Collected data:
● ● ● ● ● ● ●

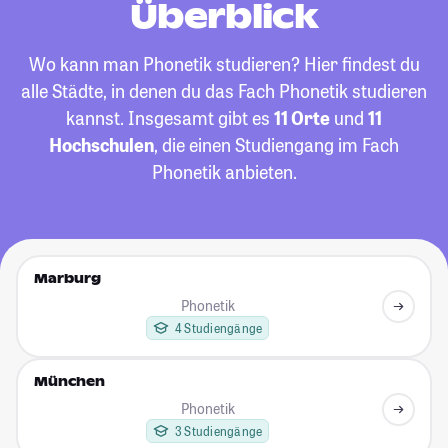
Überblick
Wo kann man Phonetik studieren? Hier findest du
alle Städte, in denen du das Fach Phonetik studieren
kannst. Insgesamt gibt es
11 Orte
und
11
Hochschulen
, die einen Studiengang im Fach
Phonetik anbieten.
Marburg
Phonetik
4 Studiengänge
München
Phonetik
3 Studiengänge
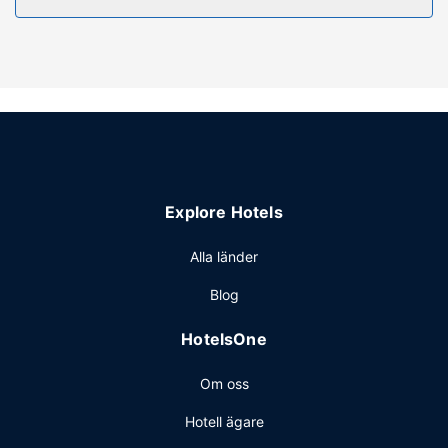
Här finns bland annat tillgång till inomhuspool och dygnet
runt-öppet fitnesscenter. Boendet har även gratis wi-fi, en
eldstad i lobbyn och bankettsal.
Restaurang
Holiday Inn Express Radcliff-Fort Knox by IHG har en
livsmedelsaffär/närbutik där gäster kan köpa nåt gott att
äta. Här erbjuds en gratis frukostbuffé dagligen mellan
06.00 och 09.00.
Övriga bekvämligheter
Explore Hotels
Gäster har tillgång till bland annat business-service dygnet
runt, kemtvätt/tvättjänster och reception (öppen dygnet
Alla länder
runt). På detta hotell erbjuds event- och konferenslokaler
Blog
såsom konferensrum och mötesrum. Avgiftsfri parkering
erbjuds på plats.
HotelsOne
Om oss
Hotell ägare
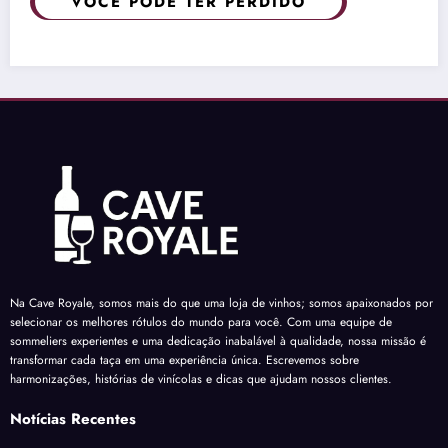
VOCÊ PODE TER PERDIDO
Na Cave Royale, somos mais do que uma loja de vinhos; somos apaixonados por
selecionar os melhores rótulos do mundo para você. Com uma equipe de
sommeliers experientes e uma dedicação inabalável à qualidade, nossa missão é
transformar cada taça em uma experiência única. Escrevemos sobre
harmonizações, histórias de vinícolas e dicas que ajudam nossos clientes.
Notícias Recentes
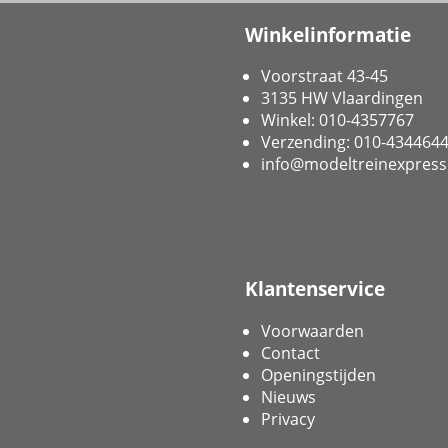
Winkelinformatie
Voorstraat 43-45
3135 HW Vlaardingen
Winkel: 010-4357767
Verzending: 010-434464
info@modeltreinexpress
Klantenservice
Voorwaarden
Contact
Openingstijden
Nieuws
Privacy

● ● ● ● ● ● ●

• **TO DO**: Find "info@modeltreinexpress" in the data above, then repeat that line and all lines after it exactly, ending with the final line.

• **THE ANSWER**:
info@modeltreinexpress
Klantenservice
Voorwaarden
Contact
Openingstijden
Nieuws
Privacy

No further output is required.